Julio Frenk said the school has ‘a real problem with antisemitism’ but won’t compromise academic freedom

(Luke Johnson / Los Angeles Times via Getty Images

UCLA Chancellor Julio Frenk speaks during his inauguration ceremony at Royce Hall on Thursday, June 5, 2025 in Los Angeles, CA.

As UCLA works to restore $500 million in federal grant funding cut by the Trump administration earlier this year, the university’s chancellor, Julio Frenk, said on Thursday that there are three principles the campus must “safeguard” amid its negotiations with the government. 

“We need to assure that there’s no government interference in who we hire, who we admit and what we teach or do research on,” Frenk told radio talk show host Larry Mantle.

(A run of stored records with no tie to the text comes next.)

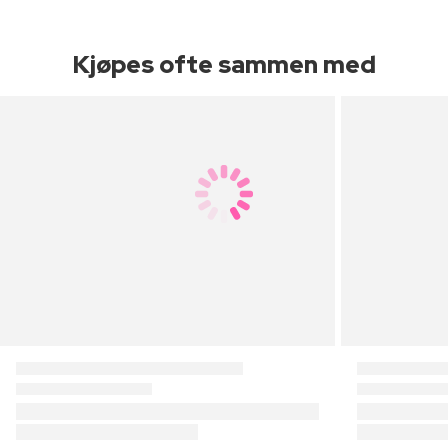
Kjøpes ofte sammen med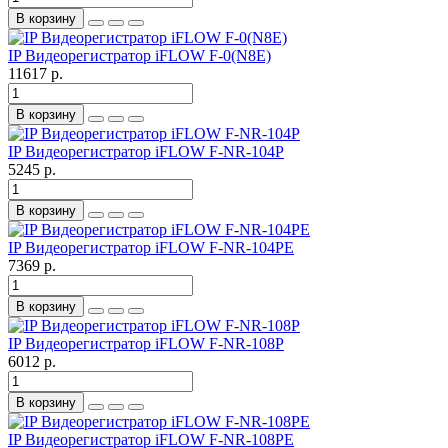
В корзину
IP Видеорегистратор iFLOW F-0(N8E)
11617 р.
В корзину
IP Видеорегистратор iFLOW F-NR-104P
5245 р.
В корзину
IP Видеорегистратор iFLOW F-NR-104PE
7369 р.
В корзину
IP Видеорегистратор iFLOW F-NR-108P
6012 р.
В корзину
IP Видеорегистратор iFLOW F-NR-108PE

The two spoke during a virtual event on Thursday hosted by Jews United for Democracy and Justice, a group formed in response to President Donald Trump’s executive orders during his first term that prohibited travel and refugee resettlement from select, predominately Muslim, countries. 

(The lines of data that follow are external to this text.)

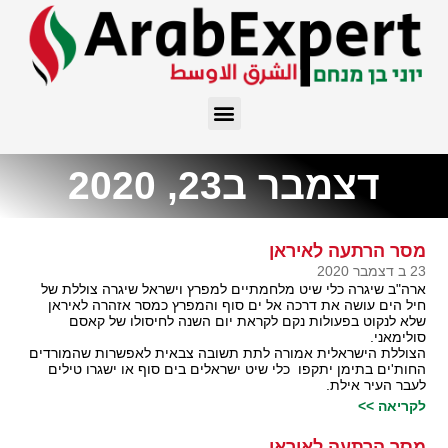
דצמבר ב23, 2020
מסר הרתעה לאיראן
23 ב דצמבר 2020
ארה"ב שיגרה כלי שיט מלחמתיים למפרץ וישראל שיגרה צוללת של
חיל הים עושה את דרכה אל ים סוף והמפרץ כמסר אזהרה לאיראן
שלא לנקוט בפעולות נקם לקראת יום השנה לחיסולו של קאסם
סולימאני.
הצוללת הישראלית אמורה לתת תשובה צבאית לאפשרות שהמורדים
החות'ים בתימן יתקפו כלי שיט ישראלים בים סוף או ישגרו טילים
לעבר העיר אילת.
לקריאה >>
מסר הרתעה לאיראן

“That’s the core of academic freedom,” Frenk, who began his tenure as chancellor in January, said of the series of principles.

Earlier this month, the Trump administration sent a 28-page settlement proposal to UCLA, The Los Angeles Times reported. In addition to accusations that the university failed to address antisemitism on campus, the government said it was cutting funding over the school’s use of race in admissions and the school’s recognition of transgender identities. Frenk said that he is not directly participating in the negotiations. 

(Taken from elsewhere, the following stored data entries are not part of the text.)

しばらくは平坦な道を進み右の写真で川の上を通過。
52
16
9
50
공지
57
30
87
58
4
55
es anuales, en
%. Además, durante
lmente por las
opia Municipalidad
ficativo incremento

Frenk, a Jewish physician whose grandparents settled in Mexico after fleeing Nazi Germany in the 1930s, admitted that UCLA has “a real problem with antisemitism” and said the university needs “to tackle it.” 

But he criticized the Trump administration’s approach of “cutting funding for life-saving and life-transforming research,” saying it “doesn’t address the problem of antisemitism.”

Asked how he would handle an incident similar to last year’s demonstration in which pro-Palestinian protesters blocked campus access for some Jewish students, leading to a lawsuit and a $6 million settlement in July, Frenk responded that “if anything happens like that, we will act immediately, because we now have very clear rules” around demonstrations. The university released a new set of time, place and manner policies earlier this month.  

Questioned whether UCLA would adopt the International Holocaust Remembrance Alliance’s working definition of antisemitism — as Harvard and Columbia have recently done while similarly under antisemitism investigations — Frenk declined to endorse or oppose the idea, which is supported by many pro-Israel students and faculty.   

Soon after stepping into his new role at UCLA, Frenk suspended the undergraduate and graduate chapters of Students for Justice in Palestine after their members vandalized the home of UC Regent Jay Sures. In March, he announced an initiative to implement the recommendations of a task force that examined antisemitism and anti-Israel activity on campus. On Thursday, Frenk said that as part of the initiative, the university was “about to announce the recruitment of a Title VI officer” to enforce federal civil rights statutes and implement training for students and staff. 

Frenk said that combating campus antisemitism will make all students on campus safer. “A reason to fight antisemitism is to also protect our non-Jewish, including our Muslim students. We cannot accept bigotry, discrimination, hatred against one group. History shows us that if one group is attacked, and we allow that to go on, everyone is unsafe. So, this applies to all of our students.”